» **What is being asked**:
Only one stretch of the records below is wanted: the lines from the one holding "ao Senhor, e" through the one holding "Brasil: Pit Boost 30s". Return it exactly, both ends included.

» **Page-level text extractions**:
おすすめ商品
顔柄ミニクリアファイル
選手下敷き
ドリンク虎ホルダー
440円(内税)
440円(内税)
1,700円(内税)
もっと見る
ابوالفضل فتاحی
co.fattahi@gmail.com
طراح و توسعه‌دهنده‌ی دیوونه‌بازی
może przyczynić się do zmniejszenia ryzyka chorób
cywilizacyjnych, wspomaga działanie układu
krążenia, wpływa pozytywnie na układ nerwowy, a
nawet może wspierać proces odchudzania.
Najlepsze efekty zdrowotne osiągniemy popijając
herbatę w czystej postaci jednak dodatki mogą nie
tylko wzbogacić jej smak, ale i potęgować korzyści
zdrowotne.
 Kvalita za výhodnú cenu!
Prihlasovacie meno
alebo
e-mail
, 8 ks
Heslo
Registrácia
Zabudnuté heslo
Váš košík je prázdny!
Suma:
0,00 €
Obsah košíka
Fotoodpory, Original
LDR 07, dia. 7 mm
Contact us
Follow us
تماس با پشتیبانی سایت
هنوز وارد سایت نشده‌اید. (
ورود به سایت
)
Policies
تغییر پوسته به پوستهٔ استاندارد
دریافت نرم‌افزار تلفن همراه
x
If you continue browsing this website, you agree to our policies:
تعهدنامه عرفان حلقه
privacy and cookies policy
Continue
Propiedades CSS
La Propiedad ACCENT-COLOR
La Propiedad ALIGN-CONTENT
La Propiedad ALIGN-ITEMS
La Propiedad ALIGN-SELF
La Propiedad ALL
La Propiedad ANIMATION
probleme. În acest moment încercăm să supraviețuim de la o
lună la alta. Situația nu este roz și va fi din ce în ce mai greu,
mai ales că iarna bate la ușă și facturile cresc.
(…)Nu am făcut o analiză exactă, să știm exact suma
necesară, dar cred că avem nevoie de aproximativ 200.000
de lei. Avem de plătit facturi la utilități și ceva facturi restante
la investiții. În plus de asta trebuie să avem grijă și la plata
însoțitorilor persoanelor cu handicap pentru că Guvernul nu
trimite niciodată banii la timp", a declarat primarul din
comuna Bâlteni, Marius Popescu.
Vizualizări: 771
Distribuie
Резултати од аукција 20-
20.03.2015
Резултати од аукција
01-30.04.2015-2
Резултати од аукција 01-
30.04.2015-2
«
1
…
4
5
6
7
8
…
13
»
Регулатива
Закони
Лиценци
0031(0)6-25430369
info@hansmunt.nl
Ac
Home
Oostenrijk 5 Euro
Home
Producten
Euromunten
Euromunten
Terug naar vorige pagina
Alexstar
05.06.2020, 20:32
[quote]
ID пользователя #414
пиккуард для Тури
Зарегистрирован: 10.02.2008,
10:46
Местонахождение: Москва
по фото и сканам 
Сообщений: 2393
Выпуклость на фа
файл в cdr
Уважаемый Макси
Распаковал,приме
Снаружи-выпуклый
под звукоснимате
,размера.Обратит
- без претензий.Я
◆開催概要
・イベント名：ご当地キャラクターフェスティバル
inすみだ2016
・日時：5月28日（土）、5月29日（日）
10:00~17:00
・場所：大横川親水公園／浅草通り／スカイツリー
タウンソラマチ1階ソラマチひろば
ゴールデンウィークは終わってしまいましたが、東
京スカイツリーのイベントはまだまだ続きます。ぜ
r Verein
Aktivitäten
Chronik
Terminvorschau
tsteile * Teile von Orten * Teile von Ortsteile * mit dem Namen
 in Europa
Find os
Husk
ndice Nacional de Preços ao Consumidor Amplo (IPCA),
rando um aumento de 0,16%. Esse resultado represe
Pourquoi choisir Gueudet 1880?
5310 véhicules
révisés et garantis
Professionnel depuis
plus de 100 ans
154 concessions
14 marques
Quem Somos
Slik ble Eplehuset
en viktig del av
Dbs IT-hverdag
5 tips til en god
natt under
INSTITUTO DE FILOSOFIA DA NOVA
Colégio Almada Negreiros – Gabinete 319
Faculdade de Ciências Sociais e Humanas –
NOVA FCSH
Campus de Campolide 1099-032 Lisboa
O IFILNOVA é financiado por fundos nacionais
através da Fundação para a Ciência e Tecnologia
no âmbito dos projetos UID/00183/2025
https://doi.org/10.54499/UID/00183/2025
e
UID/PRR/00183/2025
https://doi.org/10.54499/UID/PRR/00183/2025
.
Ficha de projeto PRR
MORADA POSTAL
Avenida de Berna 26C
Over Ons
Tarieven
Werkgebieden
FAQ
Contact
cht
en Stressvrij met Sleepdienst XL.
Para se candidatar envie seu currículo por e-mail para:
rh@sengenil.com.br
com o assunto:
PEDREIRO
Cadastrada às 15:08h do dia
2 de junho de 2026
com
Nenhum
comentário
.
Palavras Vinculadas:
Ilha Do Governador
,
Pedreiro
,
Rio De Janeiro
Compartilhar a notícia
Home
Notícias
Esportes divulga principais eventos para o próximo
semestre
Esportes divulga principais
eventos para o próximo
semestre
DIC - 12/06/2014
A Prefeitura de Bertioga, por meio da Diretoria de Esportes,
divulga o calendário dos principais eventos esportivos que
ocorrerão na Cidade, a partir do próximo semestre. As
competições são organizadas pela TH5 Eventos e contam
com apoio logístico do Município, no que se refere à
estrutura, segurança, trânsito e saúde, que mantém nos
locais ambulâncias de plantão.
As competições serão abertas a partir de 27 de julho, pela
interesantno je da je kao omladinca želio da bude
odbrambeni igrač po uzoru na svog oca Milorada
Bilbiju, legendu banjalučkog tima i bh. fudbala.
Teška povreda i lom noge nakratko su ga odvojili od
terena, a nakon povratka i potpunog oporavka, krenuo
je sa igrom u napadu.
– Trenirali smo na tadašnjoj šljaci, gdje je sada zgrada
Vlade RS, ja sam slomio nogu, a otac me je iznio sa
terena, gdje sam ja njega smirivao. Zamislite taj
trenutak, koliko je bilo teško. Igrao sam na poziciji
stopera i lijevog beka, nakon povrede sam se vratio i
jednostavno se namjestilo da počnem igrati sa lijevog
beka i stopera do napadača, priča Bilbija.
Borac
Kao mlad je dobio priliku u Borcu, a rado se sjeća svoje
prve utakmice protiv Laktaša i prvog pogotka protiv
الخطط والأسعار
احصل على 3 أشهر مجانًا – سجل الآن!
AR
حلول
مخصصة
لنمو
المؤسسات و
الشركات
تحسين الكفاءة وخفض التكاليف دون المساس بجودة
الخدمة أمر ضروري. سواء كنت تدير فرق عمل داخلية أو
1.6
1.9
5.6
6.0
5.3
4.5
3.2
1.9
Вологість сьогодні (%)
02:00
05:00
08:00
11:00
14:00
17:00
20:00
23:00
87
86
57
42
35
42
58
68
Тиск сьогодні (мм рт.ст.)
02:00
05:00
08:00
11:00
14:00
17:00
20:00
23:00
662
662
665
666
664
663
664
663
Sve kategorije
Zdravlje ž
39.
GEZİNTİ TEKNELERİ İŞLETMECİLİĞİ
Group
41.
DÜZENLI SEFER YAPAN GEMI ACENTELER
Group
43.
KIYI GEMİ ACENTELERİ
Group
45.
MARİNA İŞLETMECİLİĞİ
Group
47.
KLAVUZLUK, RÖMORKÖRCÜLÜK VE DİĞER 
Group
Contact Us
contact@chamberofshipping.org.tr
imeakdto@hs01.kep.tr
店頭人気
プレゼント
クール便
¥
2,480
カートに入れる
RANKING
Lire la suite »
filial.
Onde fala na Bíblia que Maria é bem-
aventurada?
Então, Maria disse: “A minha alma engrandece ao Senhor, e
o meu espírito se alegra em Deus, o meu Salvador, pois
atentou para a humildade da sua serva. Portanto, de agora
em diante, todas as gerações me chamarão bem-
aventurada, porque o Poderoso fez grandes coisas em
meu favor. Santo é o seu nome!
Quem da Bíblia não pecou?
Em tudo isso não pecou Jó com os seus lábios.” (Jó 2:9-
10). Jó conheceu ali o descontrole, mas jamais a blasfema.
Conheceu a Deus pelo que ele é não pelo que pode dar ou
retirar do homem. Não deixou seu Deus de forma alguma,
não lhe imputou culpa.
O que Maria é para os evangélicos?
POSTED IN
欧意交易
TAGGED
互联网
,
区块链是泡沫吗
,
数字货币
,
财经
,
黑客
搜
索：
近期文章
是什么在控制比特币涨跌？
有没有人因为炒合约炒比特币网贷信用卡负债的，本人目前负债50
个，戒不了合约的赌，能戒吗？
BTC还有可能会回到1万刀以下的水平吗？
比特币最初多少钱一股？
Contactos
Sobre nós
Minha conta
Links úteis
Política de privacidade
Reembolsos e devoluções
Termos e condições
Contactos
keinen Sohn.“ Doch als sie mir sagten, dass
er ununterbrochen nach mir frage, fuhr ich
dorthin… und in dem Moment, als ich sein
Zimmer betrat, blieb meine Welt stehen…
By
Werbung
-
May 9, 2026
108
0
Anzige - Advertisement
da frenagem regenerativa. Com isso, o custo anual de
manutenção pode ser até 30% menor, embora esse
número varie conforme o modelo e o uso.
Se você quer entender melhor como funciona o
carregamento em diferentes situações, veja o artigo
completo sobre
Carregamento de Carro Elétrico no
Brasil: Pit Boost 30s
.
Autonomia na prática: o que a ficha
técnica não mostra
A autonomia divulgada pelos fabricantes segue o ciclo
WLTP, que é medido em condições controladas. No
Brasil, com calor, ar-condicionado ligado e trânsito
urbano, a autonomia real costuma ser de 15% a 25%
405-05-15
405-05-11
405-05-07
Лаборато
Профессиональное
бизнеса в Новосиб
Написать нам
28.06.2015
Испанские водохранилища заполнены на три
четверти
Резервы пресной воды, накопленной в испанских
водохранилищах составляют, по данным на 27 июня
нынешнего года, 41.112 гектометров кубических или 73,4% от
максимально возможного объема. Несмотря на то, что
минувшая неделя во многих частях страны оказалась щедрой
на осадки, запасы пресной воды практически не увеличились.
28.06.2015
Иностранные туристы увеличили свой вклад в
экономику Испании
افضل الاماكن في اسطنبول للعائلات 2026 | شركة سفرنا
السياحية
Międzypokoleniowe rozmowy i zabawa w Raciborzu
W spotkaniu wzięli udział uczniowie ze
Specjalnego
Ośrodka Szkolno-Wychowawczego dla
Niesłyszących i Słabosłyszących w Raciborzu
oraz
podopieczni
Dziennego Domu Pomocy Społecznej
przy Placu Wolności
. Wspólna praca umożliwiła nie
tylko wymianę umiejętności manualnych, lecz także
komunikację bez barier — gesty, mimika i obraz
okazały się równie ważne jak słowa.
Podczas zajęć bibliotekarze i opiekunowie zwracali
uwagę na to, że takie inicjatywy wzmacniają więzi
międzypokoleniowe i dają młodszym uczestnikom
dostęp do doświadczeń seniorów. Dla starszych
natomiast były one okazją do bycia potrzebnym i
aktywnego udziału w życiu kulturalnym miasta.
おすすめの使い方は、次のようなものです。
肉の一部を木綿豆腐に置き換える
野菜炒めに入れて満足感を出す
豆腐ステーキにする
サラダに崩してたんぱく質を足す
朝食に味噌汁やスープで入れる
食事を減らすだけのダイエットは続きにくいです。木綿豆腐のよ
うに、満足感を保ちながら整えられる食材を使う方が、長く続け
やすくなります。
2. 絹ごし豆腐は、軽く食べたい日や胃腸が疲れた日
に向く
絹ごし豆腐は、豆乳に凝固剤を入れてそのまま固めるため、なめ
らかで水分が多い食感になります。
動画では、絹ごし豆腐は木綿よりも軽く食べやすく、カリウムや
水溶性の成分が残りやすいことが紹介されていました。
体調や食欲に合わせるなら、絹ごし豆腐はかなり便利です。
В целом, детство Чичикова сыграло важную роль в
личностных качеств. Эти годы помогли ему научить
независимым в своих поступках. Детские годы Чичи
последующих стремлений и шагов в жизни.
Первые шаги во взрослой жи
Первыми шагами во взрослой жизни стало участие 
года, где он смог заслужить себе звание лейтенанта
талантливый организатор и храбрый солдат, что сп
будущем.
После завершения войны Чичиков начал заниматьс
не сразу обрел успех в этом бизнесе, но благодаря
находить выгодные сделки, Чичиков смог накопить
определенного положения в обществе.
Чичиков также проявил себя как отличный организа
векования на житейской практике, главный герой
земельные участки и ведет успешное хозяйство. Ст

» **Expected answer**:
Então, Maria disse: “A minha alma engrandece ao Senhor, e
o meu espírito se alegra em Deus, o meu Salvador, pois
atentou para a humildade da sua serva. Portanto, de agora
em diante, todas as gerações me chamarão bem-
aventurada, porque o Poderoso fez grandes coisas em
meu favor. Santo é o seu nome!
Quem da Bíblia não pecou?
Em tudo isso não pecou Jó com os seus lábios.” (Jó 2:9-
10). Jó conheceu ali o descontrole, mas jamais a blasfema.
Conheceu a Deus pelo que ele é não pelo que pode dar ou
retirar do homem. Não deixou seu Deus de forma alguma,
não lhe imputou culpa.
O que Maria é para os evangélicos?
POSTED IN
欧意交易
TAGGED
互联网
,
区块链是泡沫吗
,
数字货币
,
财经
,
黑客
搜
索：
近期文章
是什么在控制比特币涨跌？
有没有人因为炒合约炒比特币网贷信用卡负债的，本人目前负债50
个，戒不了合约的赌，能戒吗？
BTC还有可能会回到1万刀以下的水平吗？
比特币最初多少钱一股？
Contactos
Sobre nós
Minha conta
Links úteis
Política de privacidade
Reembolsos e devoluções
Termos e condições
Contactos
keinen Sohn.“ Doch als sie mir sagten, dass
er ununterbrochen nach mir frage, fuhr ich
dorthin… und in dem Moment, als ich sein
Zimmer betrat, blieb meine Welt stehen…
By
Werbung
-
May 9, 2026
108
0
Anzige - Advertisement
da frenagem regenerativa. Com isso, o custo anual de
manutenção pode ser até 30% menor, embora esse
número varie conforme o modelo e o uso.
Se você quer entender melhor como funciona o
carregamento em diferentes situações, veja o artigo
completo sobre
Carregamento de Carro Elétrico no
Brasil: Pit Boost 30s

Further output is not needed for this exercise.